Established in 2012, the Skagit River Salmon Festival is a 501(c)(3) nonprofit organization, whose purpose is to inspire conservation of the Skagit watershed’s incredible resources through a community celebration showcasing the Skagit River, its rich history, and vast natural and cultural resources.


Board of Directors

 

    Kevin Tate
    Skagit Public Utility District


    Alison Studley
    Skagit Fisheries Enhancement Group


    Scottie Schneider
    Skagit Watershed Council


    Alex duPont
    Washington State University Extension -
    Skagit County


    Callie Martin
    Skagit County Public Works-Solid Waste Division

    For more than 20 years, individuals and organizations working to protect the Skagit River and its resources talked about the need for a community-wide festival to elevate the importance the river plays in all of our lives. In 2012, several private and public entities again joined in discussions around this community need, and were in a position to provide funding to help develop such an event. 


     This seed money was enough to engage a group of hardworking individuals to form a planning committee, create a nonprofit organization, and hire a professional festival coordinator to ensure a successful first event. They had high hopes of this festival becoming an annual Skagit County happening. 


    On September 15, 2012, along the banks of the Skagit River at Edgewater Park in Mount Vernon, the first ever Skagit River Salmon Festival was successfully held. Roughly 3,000 people turned out and organizers were thrilled with the Festival’s achievements in its inaugural year.


    The Festival’s growing success is a result of the relationships fostered with our community partners, including federal, state, and local agencies, nonprofit organizations, Tribal communities and private businesses. The Festival provides a unique opportunity to engage the greater community in the stewardship role each entity plays in safeguarding various facets of the mighty Skagit River watershed.

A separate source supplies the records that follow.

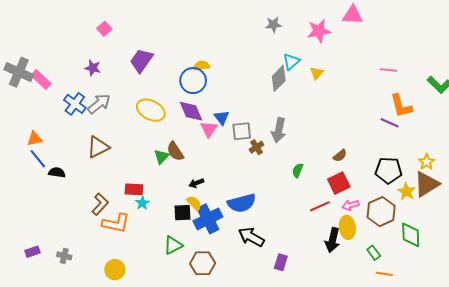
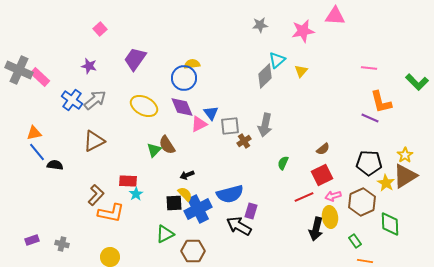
pink triangle: (209, 129) -> (199, 124), turned 30
purple rectangle: (281, 262) -> (251, 211), moved

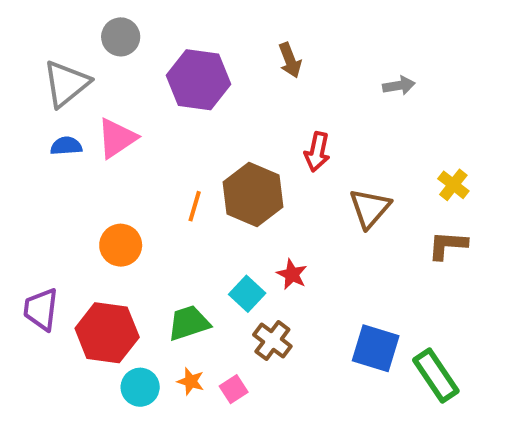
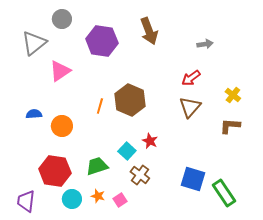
brown arrow: (290, 60) -> (149, 31), size x1.5
blue semicircle: (66, 146) -> (34, 114), moved
red arrow: (317, 152) -> (191, 78), moved, turned 42
purple trapezoid: (41, 309) -> (26, 201), moved

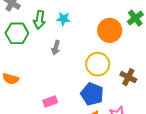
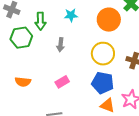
cyan star: (63, 19) -> (71, 15), moved
pink rectangle: (50, 101) -> (62, 82), moved

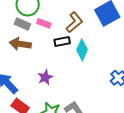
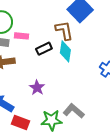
brown L-shape: (74, 22) -> (64, 30), moved, turned -45

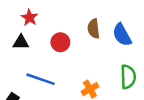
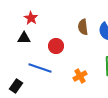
red circle: (60, 42) -> (56, 46), moved

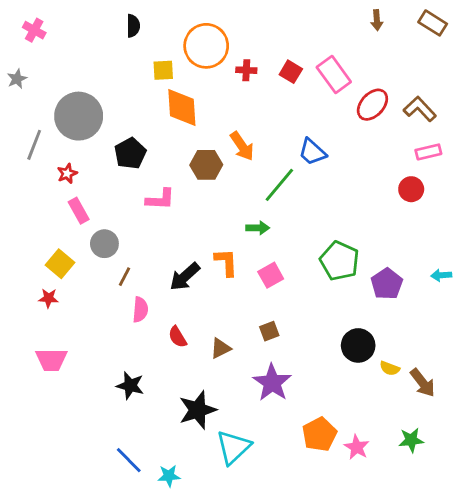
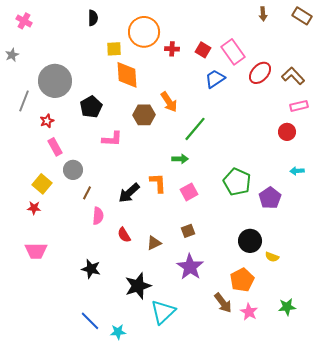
blue trapezoid: (312, 152) -> (215, 79), moved, turned 105
cyan arrow: (441, 275) -> (297, 171), moved
brown arrow: (423, 383) -> (223, 303), moved
orange pentagon: (319, 434) -> (242, 280), moved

    The Skagit River Salmon Festival has strong connections to many organizations that are working towards similar outcomes. Each year, roughly 50 groups that are engaged with the conservation and preservation of natural and cultural resources in the Skagit watershed have been invited to participate in the Festival. Out of these invitations, at least 30 of the entities have participated each year. The entities represent federal agencies managing Skagit River resources, state agencies working to conserve resources, and of course the County and cities. These groups also include a multitude of nonprofit organizations with dramatically variable geographic focuses—from local to statewide or even international.